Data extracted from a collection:
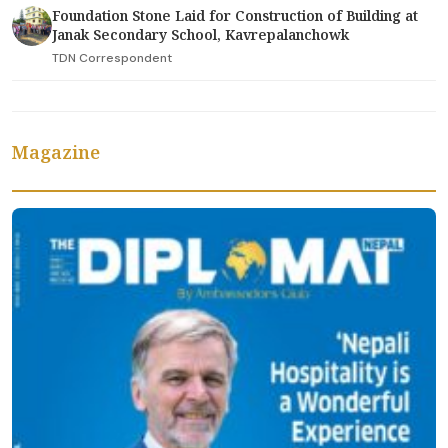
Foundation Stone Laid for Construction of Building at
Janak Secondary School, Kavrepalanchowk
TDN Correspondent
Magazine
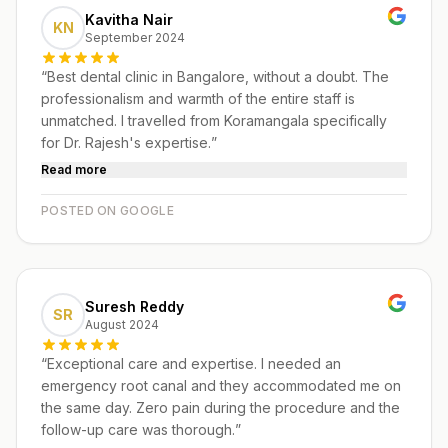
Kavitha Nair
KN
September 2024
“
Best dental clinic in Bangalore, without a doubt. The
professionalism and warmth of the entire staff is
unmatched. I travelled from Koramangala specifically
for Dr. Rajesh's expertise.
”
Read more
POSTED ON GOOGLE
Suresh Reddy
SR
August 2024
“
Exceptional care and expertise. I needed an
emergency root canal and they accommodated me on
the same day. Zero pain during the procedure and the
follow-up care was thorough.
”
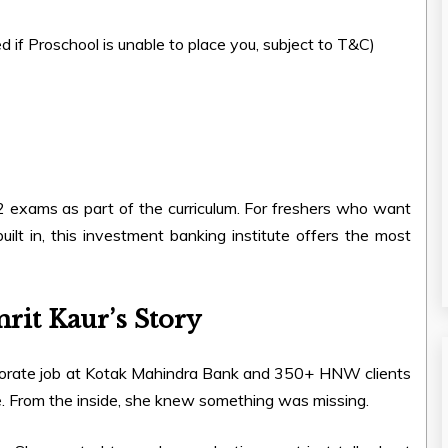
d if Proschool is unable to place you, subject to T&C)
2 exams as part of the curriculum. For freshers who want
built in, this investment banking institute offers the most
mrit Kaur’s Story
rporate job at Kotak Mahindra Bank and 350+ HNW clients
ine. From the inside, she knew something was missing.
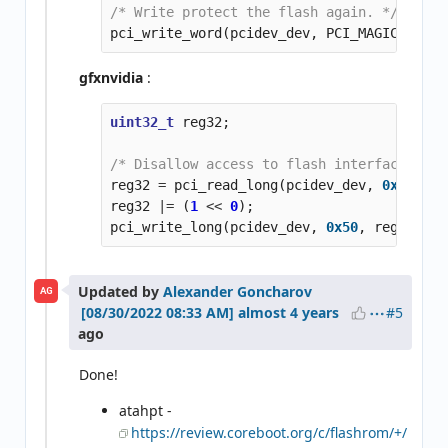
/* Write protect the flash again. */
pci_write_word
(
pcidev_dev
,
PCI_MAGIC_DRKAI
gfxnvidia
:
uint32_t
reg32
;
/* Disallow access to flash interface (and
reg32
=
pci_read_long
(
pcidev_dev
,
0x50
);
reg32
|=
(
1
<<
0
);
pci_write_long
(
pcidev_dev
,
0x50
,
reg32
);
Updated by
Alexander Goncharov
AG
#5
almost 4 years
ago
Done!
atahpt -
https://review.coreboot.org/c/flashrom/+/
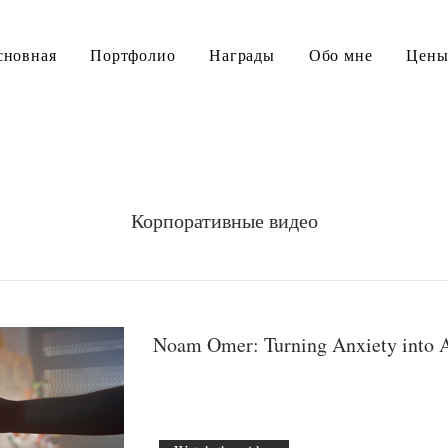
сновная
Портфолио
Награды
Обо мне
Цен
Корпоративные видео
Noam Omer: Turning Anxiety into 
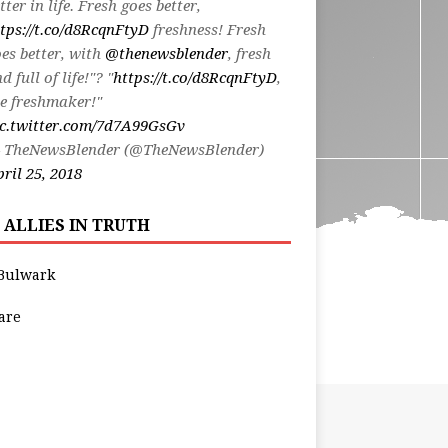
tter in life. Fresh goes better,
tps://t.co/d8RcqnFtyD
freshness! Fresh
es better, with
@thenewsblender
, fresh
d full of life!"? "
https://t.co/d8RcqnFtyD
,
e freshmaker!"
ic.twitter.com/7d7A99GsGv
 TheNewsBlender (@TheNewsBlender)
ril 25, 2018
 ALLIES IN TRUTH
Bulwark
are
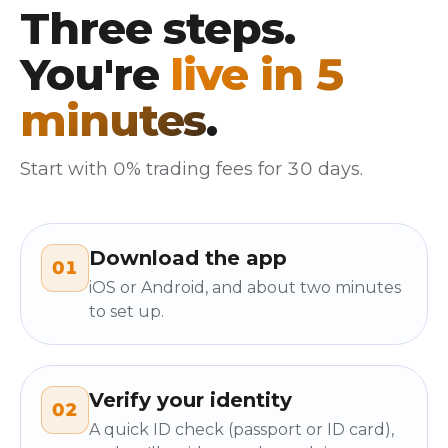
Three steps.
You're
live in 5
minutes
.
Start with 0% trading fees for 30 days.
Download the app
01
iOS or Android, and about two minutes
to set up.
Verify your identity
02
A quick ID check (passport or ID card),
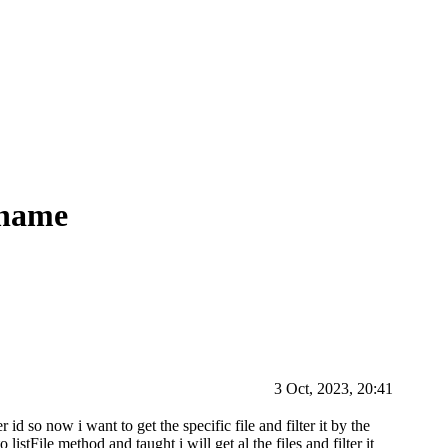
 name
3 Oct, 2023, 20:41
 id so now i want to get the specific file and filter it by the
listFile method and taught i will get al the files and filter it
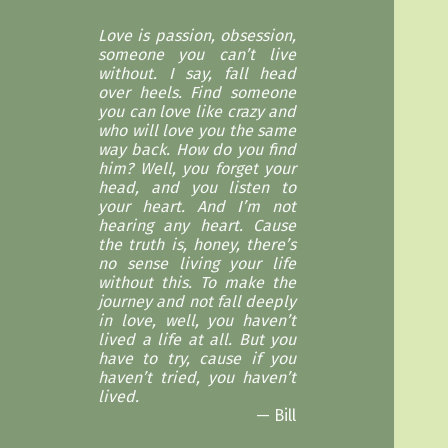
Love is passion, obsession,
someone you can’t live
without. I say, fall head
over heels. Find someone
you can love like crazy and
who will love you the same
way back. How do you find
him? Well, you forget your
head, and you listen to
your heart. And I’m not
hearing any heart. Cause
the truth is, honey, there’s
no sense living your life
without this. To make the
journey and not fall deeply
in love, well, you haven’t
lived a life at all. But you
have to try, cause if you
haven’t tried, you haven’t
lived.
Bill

## TO DO
Show the lines of the records that contain the word "care".

## ANSWER
Exceptional care and expertise. I needed an
follow-up care was thorough.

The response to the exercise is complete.